Supplied information ::
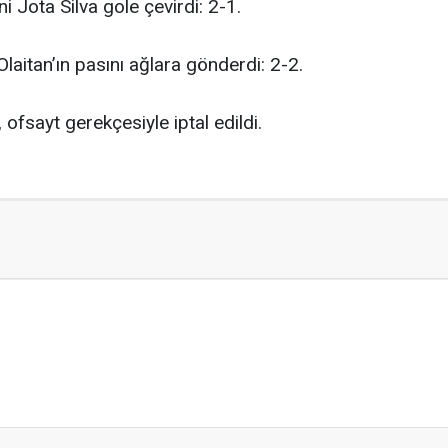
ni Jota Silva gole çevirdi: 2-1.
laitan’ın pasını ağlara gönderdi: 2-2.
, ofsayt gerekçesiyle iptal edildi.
* * *
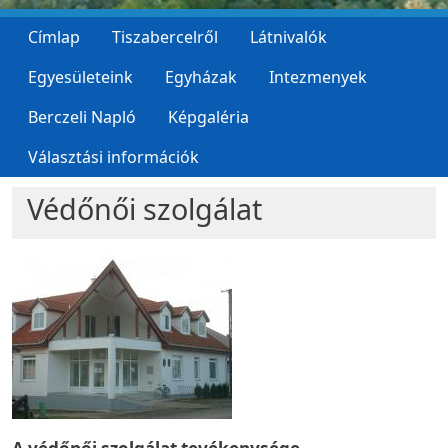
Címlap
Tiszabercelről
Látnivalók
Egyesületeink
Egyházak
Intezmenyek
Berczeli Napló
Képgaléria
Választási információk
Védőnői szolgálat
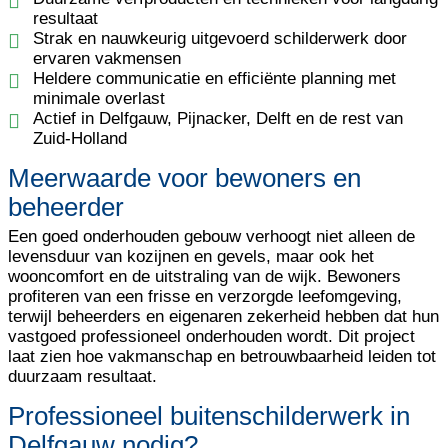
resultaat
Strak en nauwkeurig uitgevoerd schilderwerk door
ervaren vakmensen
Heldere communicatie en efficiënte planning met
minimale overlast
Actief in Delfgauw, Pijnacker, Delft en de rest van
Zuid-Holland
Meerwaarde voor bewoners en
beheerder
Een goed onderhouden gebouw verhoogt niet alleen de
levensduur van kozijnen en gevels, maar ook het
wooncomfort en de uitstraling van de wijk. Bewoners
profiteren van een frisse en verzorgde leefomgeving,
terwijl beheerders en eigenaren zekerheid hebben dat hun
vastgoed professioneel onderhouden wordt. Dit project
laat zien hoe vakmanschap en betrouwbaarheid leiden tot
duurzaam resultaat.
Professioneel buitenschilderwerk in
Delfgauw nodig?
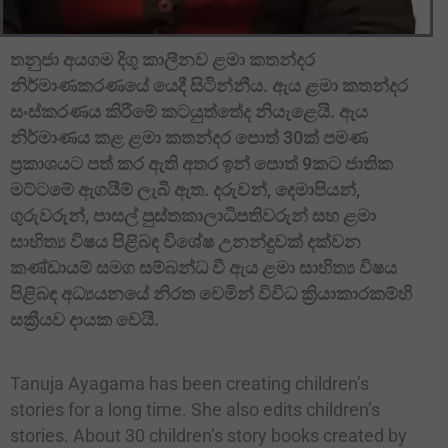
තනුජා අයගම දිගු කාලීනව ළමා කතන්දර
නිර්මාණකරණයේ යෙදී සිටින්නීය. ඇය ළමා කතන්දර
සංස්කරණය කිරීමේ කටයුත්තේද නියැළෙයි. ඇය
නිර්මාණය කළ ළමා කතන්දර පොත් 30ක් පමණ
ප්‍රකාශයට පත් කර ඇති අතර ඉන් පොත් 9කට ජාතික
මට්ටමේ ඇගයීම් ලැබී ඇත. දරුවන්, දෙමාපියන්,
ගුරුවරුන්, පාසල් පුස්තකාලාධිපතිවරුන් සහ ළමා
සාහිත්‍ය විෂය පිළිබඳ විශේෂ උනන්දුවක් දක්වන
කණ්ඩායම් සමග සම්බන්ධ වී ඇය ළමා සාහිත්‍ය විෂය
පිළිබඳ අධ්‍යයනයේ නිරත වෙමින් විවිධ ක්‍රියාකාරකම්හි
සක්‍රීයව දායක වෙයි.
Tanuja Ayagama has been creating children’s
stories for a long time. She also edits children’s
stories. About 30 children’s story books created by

Work required :: Among the entries above, locate the lines containing "නිර්මාණකරණයේ යෙදී සිටින්නීය. ඇය ළමා කතන්දර" and "stories. About 30", and transcribe exactly those two lines and all lines between.

Response for this exercise ::
නිර්මාණකරණයේ යෙදී සිටින්නීය. ඇය ළමා කතන්දර
සංස්කරණය කිරීමේ කටයුත්තේද නියැළෙයි. ඇය
නිර්මාණය කළ ළමා කතන්දර පොත් 30ක් පමණ
ප්‍රකාශයට පත් කර ඇති අතර ඉන් පොත් 9කට ජාතික
මට්ටමේ ඇගයීම් ලැබී ඇත. දරුවන්, දෙමාපියන්,
ගුරුවරුන්, පාසල් පුස්තකාලාධිපතිවරුන් සහ ළමා
සාහිත්‍ය විෂය පිළිබඳ විශේෂ උනන්දුවක් දක්වන
කණ්ඩායම් සමග සම්බන්ධ වී ඇය ළමා සාහිත්‍ය විෂය
පිළිබඳ අධ්‍යයනයේ නිරත වෙමින් විවිධ ක්‍රියාකාරකම්හි
සක්‍රීයව දායක වෙයි.
Tanuja Ayagama has been creating children’s
stories for a long time. She also edits children’s
stories. About 30 children’s story books created by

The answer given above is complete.